In crossing the ferry, I thought not of the royal dames and princely pageants that so often in the days of other years passed to and from the shores of Fife. The waters of the Forth were dreary enough. Inchcolm and the opposite coast were shrouded from view in the streaming skirts of the snow-clouds. I rolled myself up in a corner of the boat where no deacon’s eye could intrude, and warmed my heart with a cigar. Then some limping fiend whispered in my ears the awful words, “What if you should stick?” Once I had witnessed an unfortunate being in that painful predicament in the pulpit. I had marked, with sickening apprehensions, the string of unconnected sentences, the hesitation, the pallor overspreading his face, the terrible stammer, the convulsive clutch, the pause, the sudden gulp, the dead stop, and portentous silence. A “stickit minister,” like Dominie Sampson, is nothing to a preacher who “sticks.” It was a horrid idea. I resisted the fiend, knit my brow, clenched my fist, and determined to speak or die. “Always keep your mouth open,” was the charge of a learned divine to his son, and the words afforded me much consolation.

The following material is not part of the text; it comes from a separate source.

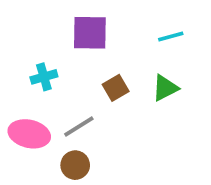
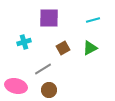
pink ellipse: (29, 134) -> (16, 86), moved
brown circle: (75, 165) -> (49, 90), moved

The night was falling fast, and the snow was falling faster when I reached the outskirts of the little inland town where I had been appointed to officiate. Here my rapid march was arrested by an elderly man who inquired if I was the expected preacher, and receiving an answer in the affirmative, he relieved me of my portmanteau, which contained my precious parchment, and led the way to my lodgings. He gave me to understand that he was the beadle, and that I was to lodge with Mrs M‘Bain, who kept a small grocery shop, and had a room to spare in her house. The congregation, with much saving grace, had let the manse until a new minister was obtained. Old John, like the great proportion of country beadles, was a simple, decent man, and a sort of character in his way. He was particularly inquisitive, and asked me some very plain questions as we trudged along the narrow street, getting gradually whitened by the falling snow. He told me that my predecessor on the previous Sabbath was a very clever young man, but only a “wee thocht new-fangled.” From further inquiry I found that the learned Theban had been astonishing John and several members of the congregation by describing the revolution of the earth on its axis.